In this study, a prototype device combining ion-electron reactions and surface induced dissociation was developed and incorporated into a commercial ultra-high mass range Q-Orbitrap mass spectrometer for the characterization of native protein complexes. The new device enabled efficient and tunable gas-phase electron capture charge reduction (ECCR) as demonstrated for GroEL by enabling detection of 8+ tetradecamer and pentadecamer at greater than 100,000 m/z.
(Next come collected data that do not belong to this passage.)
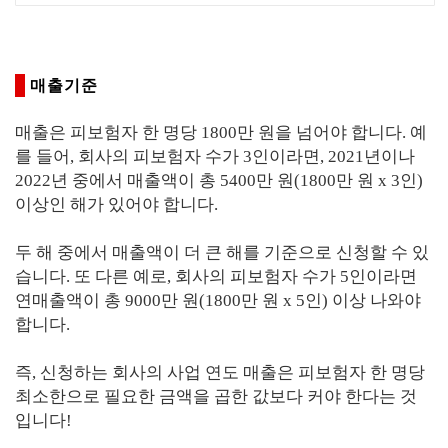
매출기준
매출은 피보험자 한 명당 1800만 원을 넘어야 합니다. 예
를 들어, 회사의 피보험자 수가 3인이라면, 2021년이나
2022년 중에서 매출액이 총 5400만 원(1800만 원 x 3인)
이상인 해가 있어야 합니다.
두 해 중에서 매출액이 더 큰 해를 기준으로 신청할 수 있
습니다. 또 다른 예로, 회사의 피보험자 수가 5인이라면
연매출액이 총 9000만 원(1800만 원 x 5인) 이상 나와야
합니다.
즉, 신청하는 회사의 사업 연도 매출은 피보험자 한 명당
최소한으로 필요한 금액을 곱한 값보다 커야 한다는 것
입니다!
Furthermore, we demonstrated that gas-phase charge reduction produces charge states that give native-like surface induced dissociation fragments for C-reactive protein and GroEL. Additionally, ECCR yields mass spectra that enable mass determination and better resolved heterogeneity in the glycoproteins stabilized VFLIP spike and thyroglobulin. This rapid and tunable gas-phase charge reduction technique is complementary to charge detection mass spectrometry techniques for very large and heterogeneous biomolecular assemblies and is expected to enhance future MS-based structural biology approaches. Work is in progress that applies this approach to SARS-CoV-2 spike proteins from multiple variants of concern and to other structural biology problems.